MEDITATION – PART 1


Meditation can be a great way of combating stress, and in fact changing the way in which we respond to stress.  Relaxation is often a by-product of meditation, but it is not the objective. Therefore, it is not something you do when you are in a stressful moment, rather it is a ‘way of being’, which for best results is accumulative, and therefore daily practice is best.

There are many different styles of meditation; they can mostly be divided into ‘concentrative meditation’ and ‘mindfulness meditation’. The difference being, in concentrative meditation unemotional focus is brought to a single object (i.e. breath, or a mantra) in an attempt to ignore all other stimuli (thoughts about other things or looking at other people or things in the room for example).

In mindfulness meditation an attempt is made to broaden ones attention to all stimuli in a non-judgemental way, not getting caught up on any particular thing. Much of the research done into meditation has been done on mindfulness meditation.
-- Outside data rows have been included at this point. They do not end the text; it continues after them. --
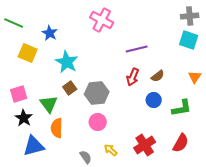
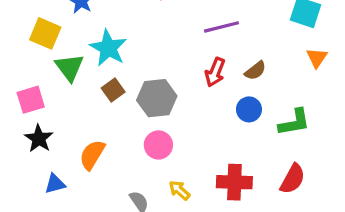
orange triangle: (195, 77) -> (317, 58), moved
green triangle: (49, 104) -> (70, 67), moved
orange semicircle: (57, 128) -> (92, 155), turned 30
red cross: (145, 145) -> (234, 182), turned 35
blue triangle: (34, 146) -> (55, 184), size x0.6

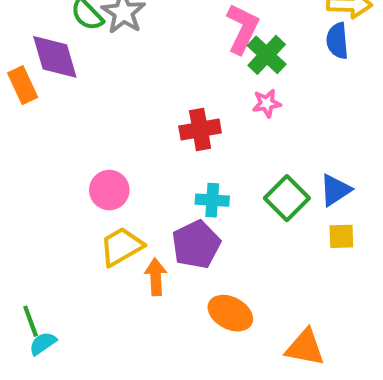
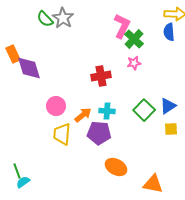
purple diamond: (55, 57) -> (29, 68), moved
purple pentagon: (196, 245) -> (99, 133), turned 30
yellow trapezoid: (121, 247) -> (62, 134), turned -55
orange arrow: (156, 277) -> (83, 115), moved, turned 54

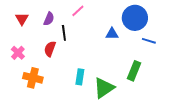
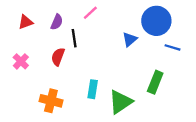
red triangle: (22, 19) -> (25, 22), turned 40
blue triangle: (112, 34) -> (130, 39), turned -40
orange cross: (33, 78) -> (51, 101), moved

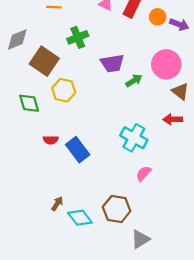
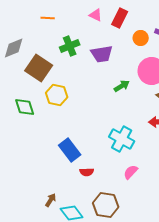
orange circle: (158, 17) -> (141, 38), moved
purple trapezoid: (112, 63) -> (102, 54), moved
red semicircle: (51, 140) -> (87, 172), moved

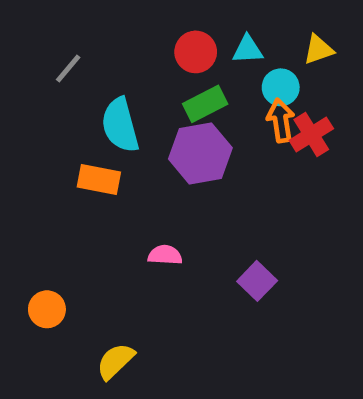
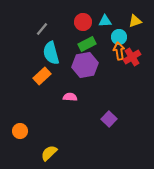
gray line: (68, 68) -> (42, 29), moved
orange rectangle: (99, 179) -> (42, 76), turned -54
pink semicircle: (165, 255) -> (70, 97), moved

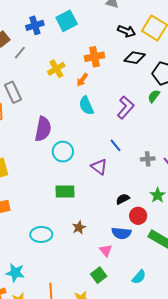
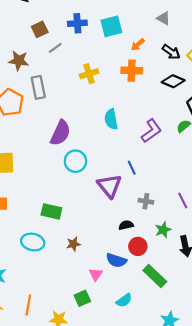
orange arrow: (82, 80) -> (138, 45), moved
gray cross: (148, 159) -> (146, 201), moved
purple triangle: (99, 167) -> (109, 186), size x1.4
green rectangle: (65, 191) -> (51, 211), moved
cyan semicircle: (139, 277) -> (124, 300), moved

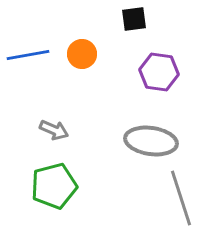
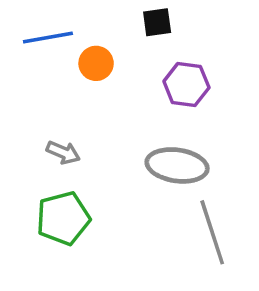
blue line: (28, 55) -> (48, 38), moved

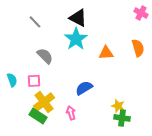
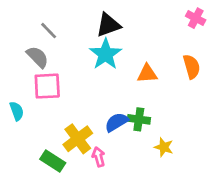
black triangle: (78, 18) -> (108, 25), turned -48
gray semicircle: (45, 56) -> (37, 57), moved
pink square: (34, 81) -> (47, 86), moved, size x1.5
yellow cross: (44, 102) -> (78, 139), moved
green cross: (122, 118) -> (139, 119), moved

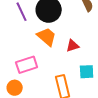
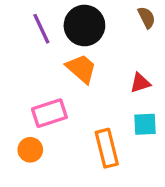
red triangle: (73, 46) -> (140, 83), moved

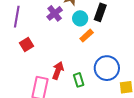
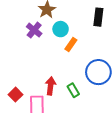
black rectangle: (100, 12) -> (98, 17), moved
red square: (27, 45) -> (16, 95), moved

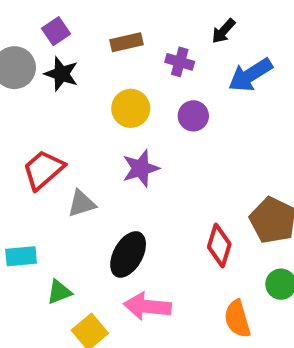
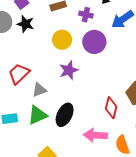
purple circle: (193, 116) -> (94, 42), size x1.5
green triangle: (59, 292) -> (38, 115), moved, size x1.5
pink arrow: (147, 306) -> (95, 135), moved

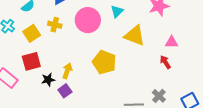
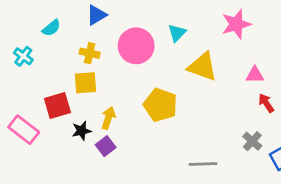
yellow square: (32, 33) -> (86, 83), moved, turned 30
red arrow: (165, 62) -> (266, 103), moved
gray cross: (159, 96) -> (252, 141), moved

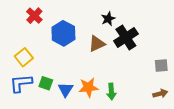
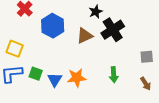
yellow square: (24, 57) -> (15, 49), turned -30
green arrow: (111, 92) -> (114, 75), moved
brown arrow: (160, 94) -> (146, 84), turned 72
The psychological and physiological benefits of meditation have been the focus of considerable research for the past thirty or so years. Findings have shown meditation has to be a highly effective intervention for cardiovascular disease, anxiety and panic disorders, chronic pain, substance abuse, dermatological disorders, and reduced anxiety and depressive symptoms in non-clinical populations.

This is a fantastic track record, however, if one were to look at the original intention of meditation it is targeted to aid development and training of the mind towards optimal states of joy, compassion, empathy, awareness, and insight with the ultimate intention of total liberation.

So what has science found in relation to these intentions?

Improvements in the functioning of the immune system or the reversal of immune suppression represent physiological foundations of health and wellbeing. Taking this into account studies on meditation have found increases of influenza antibodies, greater physiological rest (reduced respiration rate, plasma lactate levels, and increased skin resistance), higher alertness ie increased cerebral blood flow, greater power and coherence in the middle and frontal regions of the brain among other hightened brain effects (even though associated with physiological rest).

Meditation is said to increase left–to–right activation of the pre-frontal cortex, which is the part of the brain that is linked with positive emotions and mental health. Studies have been mostly carried out with pupils still in school, into meditations effects on memory and intelligence with positive results however, there is evidence that these improvements apply over a life span.